As far as contemporary Iranian history is concerned, it would then seem superfluous to underscore the importance of the fatal association established by the more aggressive variety of blindness to the value of critical thought (and the cheaply politicised understanding of the “enemy” that such blindness invariably engenders) between the notion of revolution and the violent elimination of the political adversary.
So significant has in fact been the impact of the said association that even today, after twenty-five years of uninterrupted misery, its costly distortion of the idea of radical social change continues to influence and sadly disempower Iranian society. To the point that when, as is the case today, there is an undeniably urgent need for an authentic revolution in Iranian affairs, most of my self-serving and, as Hegel would say, “slavish” compatriots sheepishly prefer the narcotic and illusory comfort of fictive “reforms” to the masterfully assumed perils of an honestly cathartic revolution.

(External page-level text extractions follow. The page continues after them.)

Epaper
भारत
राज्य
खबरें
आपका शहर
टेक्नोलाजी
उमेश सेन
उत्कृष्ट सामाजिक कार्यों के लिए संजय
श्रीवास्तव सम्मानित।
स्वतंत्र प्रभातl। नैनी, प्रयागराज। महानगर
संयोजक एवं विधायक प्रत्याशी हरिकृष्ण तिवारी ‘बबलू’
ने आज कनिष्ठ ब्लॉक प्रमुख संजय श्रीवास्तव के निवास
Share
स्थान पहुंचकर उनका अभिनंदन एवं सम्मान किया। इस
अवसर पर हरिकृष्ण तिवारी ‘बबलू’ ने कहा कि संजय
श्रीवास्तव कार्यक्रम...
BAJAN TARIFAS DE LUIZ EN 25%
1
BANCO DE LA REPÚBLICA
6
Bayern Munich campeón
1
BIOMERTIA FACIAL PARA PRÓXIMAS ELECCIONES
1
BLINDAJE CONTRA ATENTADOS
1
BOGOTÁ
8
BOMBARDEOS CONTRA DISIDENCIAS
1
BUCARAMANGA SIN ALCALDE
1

Without stretching the analogy too far, one could perhaps say that it is still the workings of ideology and its comforting elision of the intuition of the real's fragile complexity which must still be held responsible for widespread allergry to critical thought in Paris today (in the aftermath of “La Nouvelle Philosophie”) as well as the seemingly endless sway of shameful public apathy in Iran after the “Islamic Revolution”. For ideology is the stultifying negation of all serious thinking on and, as Sartre would say, responsible involvement in the affairs of this world. Be it in Paris or in Tehran. The question would then seem simple to ask and, as the noted French Marxist theorist Louis Althusser would say, historically vast but pratically difficult to theorise: What is ideology and how has it influenced contemporary Iranian history?
This I wanted to discuss with Daryush Shayegan on that cold and rainy April day at the Flore, that is to say, the most ideologically de-ideologised Parisian cultural and, of late, touristic landmark.

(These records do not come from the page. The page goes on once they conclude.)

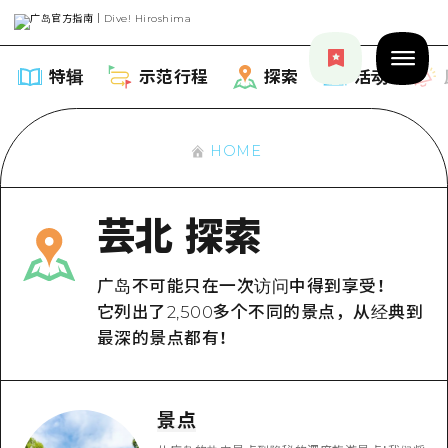
特辑
示范行程
探索
活动
HOME
芸北 探索
特辑
列表
示范行程
广岛不可能只在一次访问中得到享受！
它列出了2,500多个不同的景点，从经典到
推荐
列表
最深的景点都有！
探索
艺术
Dive!Hiroshima官方向导
列表
活动·庙会
活动
广岛随意旅行
景点
广岛市内
美食·酒水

I felt nervous and angry at myself for having failed to take the appropriate precautions to ensure that I would arrive on time for my meeting with one of the contemporary world's most influential cultural theorists and comparative philosophers. How fortunate, I thought all the same, that long after the exciting and Flore-dominated era of such luminaries as Sartre, Camus, Mauriac, Breton, Genet, Barthes and Lacan had passed, one could still meet there an erudite observer of contemporary civilisation whose work, despite what I have always considered its overly positive evaluation of the historic role of the West and its uncircumventable invention of the political horizon of modernity, has earned him a unique and truly universal intellectual reputation. For Dariuysh Shayegan's intellectual reputation happily exceeds the perimeters of the cultural ghetto which the ill-conceived field of Middle Eastern studies, so Edward Said very effectively argued in “Orientalism”, has been become in the West.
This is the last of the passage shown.